#### WHAT THIS TASK INVOLVES
For each line below with the word "those", write out a copy.

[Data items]

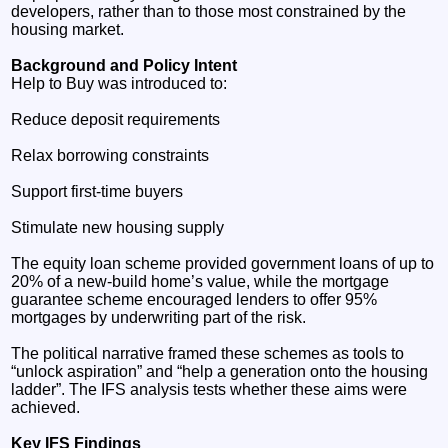
developers, rather than to those most constrained by the
housing market.
Background and Policy Intent
Help to Buy was introduced to:
Reduce deposit requirements
Relax borrowing constraints
Support first‑time buyers
Stimulate new housing supply
The equity loan scheme provided government loans of up to
20% of a new‑build home’s value, while the mortgage
guarantee scheme encouraged lenders to offer 95%
mortgages by underwriting part of the risk.
The political narrative framed these schemes as tools to
“unlock aspiration” and “help a generation onto the housing
ladder”. The IFS analysis tests whether these aims were
achieved.
Key IFS Findings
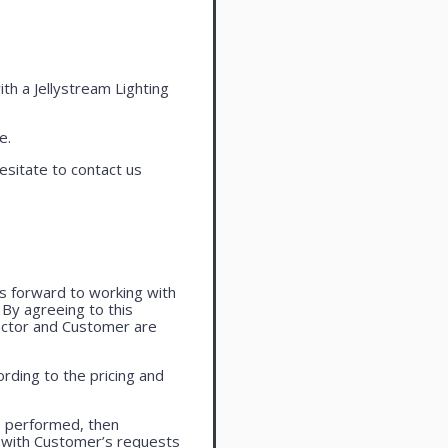
ith a Jellystream Lighting
e.
esitate to contact us
oks forward to working with
. By agreeing to this
actor and Customer are
rding to the pricing and
e performed, then
 with Customer’s requests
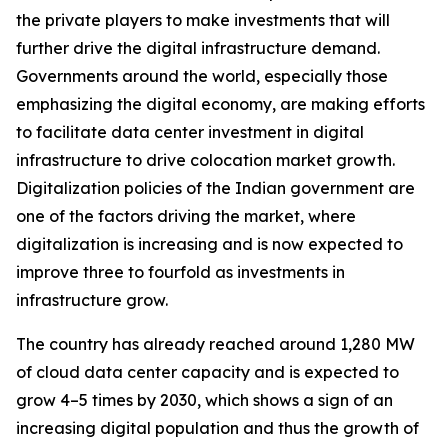
the private players to make investments that will
further drive the digital infrastructure demand.
Governments around the world, especially those
emphasizing the digital economy, are making efforts
to facilitate data center investment in digital
infrastructure to drive colocation market growth.
Digitalization policies of the Indian government are
one of the factors driving the market, where
digitalization is increasing and is now expected to
improve three to fourfold as investments in
infrastructure grow.
The country has already reached around 1,280 MW
of cloud data center capacity and is expected to
grow 4–5 times by 2030, which shows a sign of an
increasing digital population and thus the growth of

#### TASK ANSWER
developers, rather than to those most constrained by the
Governments around the world, especially those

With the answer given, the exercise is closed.